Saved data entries
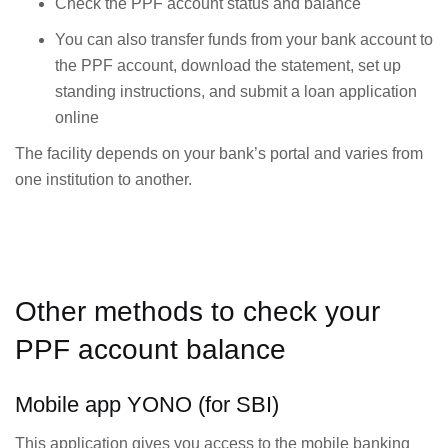
Check the PPF account status and balance
You can also transfer funds from your bank account to
the PPF account, download the statement, set up
standing instructions, and submit a loan application
online
The facility depends on your bank’s portal and varies from
one institution to another.
Other methods to check your
PPF account balance
Mobile app YONO (for SBI)
This application gives you access to the mobile banking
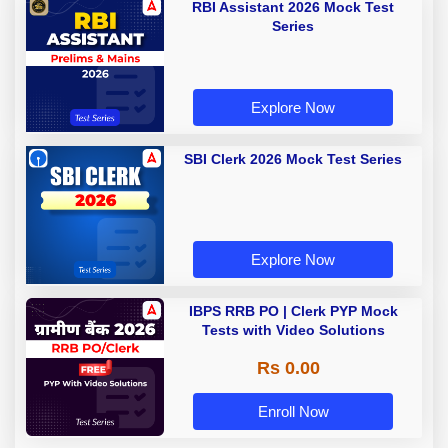
RBI Assistant 2026 Mock Test
Series
Explore Now
SBI Clerk 2026 Mock Test Series
Explore Now
IBPS RRB PO | Clerk PYP Mock
Tests with Video Solutions
Rs 0.00
Enroll Now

▸ **EXERCISE DIRECTIONS**: Every line above is to be repeated exactly, but no picture is to appear in the copy.

▸ **ANSWER TO THIS EXERCISE**:
Check the PPF account status and balance
You can also transfer funds from your bank account to
the PPF account, download the statement, set up
standing instructions, and submit a loan application
online
The facility depends on your bank’s portal and varies from
one institution to another.
Other methods to check your
PPF account balance
Mobile app YONO (for SBI)
This application gives you access to the mobile banking
RBI Assistant 2026 Mock Test
Series
Explore Now
SBI Clerk 2026 Mock Test Series
Explore Now
IBPS RRB PO | Clerk PYP Mock
Tests with Video Solutions
Rs 0.00
Enroll Now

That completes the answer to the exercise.